Friday, June 1, 2012

The Day Before....

Okay so its the day before PWB starts and im super bored so I thought I would give ya all an update.

Anyway, today I'm officially graduating from school :) Ceromony starts at 2pm and as I write this right now its 10:30 am, though I was up at 8 am after by bro busted into my room to find a calculator for his SAT test (yep today is one of those days)

This also means that im going to spend the good part of an hour waiting for my diploma, since i go last as my last name starts with a "W"......yaaay....big woop.

Futhermore that also means my family can't see me either......

Anyway enough about me, and onto my thoughts about PWB. Yesterday I asked around to find what would be the best way to prepare on my last day before the exam and some people have recommended that you do some boot2roots. (A great list can be found on g0tmi1k's website. Search google for "vulnerable by design" and you should find it)

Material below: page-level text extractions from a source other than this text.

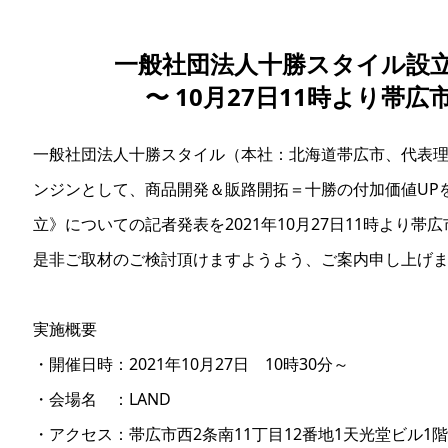
一般社団法人十勝スタイル設立
〜 10月27日11時より帯広
一般社団法人十勝スタイル（本社：北海道帯広市、代表
ンジンとして、商品開発＆販路開拓＝十勝の付加価値UP
立》についての記者発表を2021年10月27日11時より帯
是非ご取材のご検討頂けますようよう、ご案内申し上げ
実施概要
・開催日時：2021年10月27日 10時30分～
・会場名 ：LAND
・アクセス：帯広市西2条南11丁目12番地1天光堂ビル1階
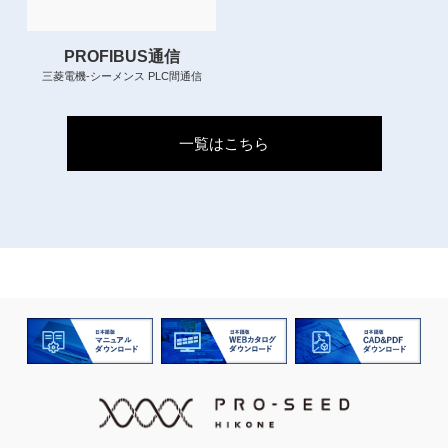
PROFIBUS通信
三菱電機-シーメンス PLC間通信
一覧はこちら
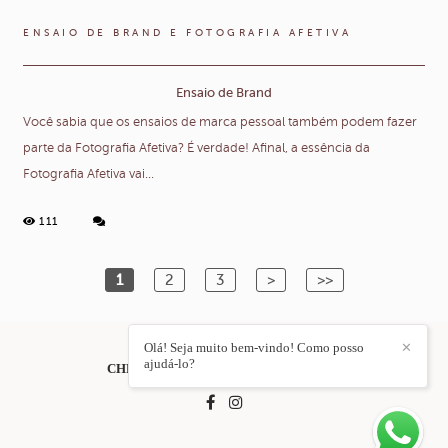
ENSAIO DE BRAND E FOTOGRAFIA AFETIVA
Ensaio de Brand
Você sabia que os ensaios de marca pessoal também podem fazer
parte da Fotografia Afetiva? É verdade! Afinal, a essência da
Fotografia Afetiva vai...
111
1
2
3
>
>>
Olá! Seja muito bem-vindo! Como posso
✕
ajudá-lo?
CHRIS DUQUE ESTRADA
/
CONTACTO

So naturally I downloaded some, specifically all of the Kioptrix ones. So far as of this morning I have managed to get through the first three, though I had to ask for help on one of them (the second level) because the exploit on exploit-db is out of date, and thus won't work, and on another one.

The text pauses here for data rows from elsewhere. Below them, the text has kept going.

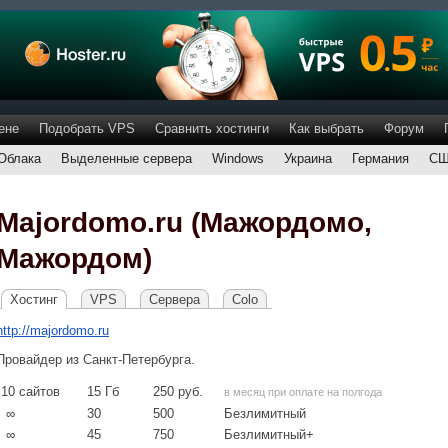
ене
Подобрать VPS
Сравнить хостинги
Как выбрать
Форум
Облака
Выделенные сервера
Windows
Украина
Германия
С
Majordomo.ru (Мажордомо,
Мажордом)
Хостинг
VPS
Сервера
Colo
http://majordomo.ru
Провайдер из Санкт-Петербурга.
10
сайтов
15
Гб
250
руб.
в месяц при оплате на полгода
∞
30
500
Безлимитный
∞
45
750
Безлимитный+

Specifially that second one was an interesting lesson. This is something you may want to keep in mind when pentesting:

  • Don't upload php files to a server via wget without renaming them to .php.txt first.

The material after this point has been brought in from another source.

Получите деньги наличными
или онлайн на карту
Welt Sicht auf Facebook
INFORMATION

Why? Well, if you don't rename the file, wget will automatically interpret that file for you on the server. Which is not good if all that results in is a shell on your own server rather than on the remote host hehe.

Yeah other than that i'm working on r00ting Kioptrix Level 4 atm, but it seems like one of the files is missing from the archive.....odd, but i'll figure it out soon.

Also have downloaded a few wordlists from g0tmi1k's site in case I need them for bruteforcing and went ahead and printed out his privledge escalation guide that will help me when I get stuck on getting r00t on the linux hosts.

That's pretty much all i have to say for now....lets see what tomorrow brings.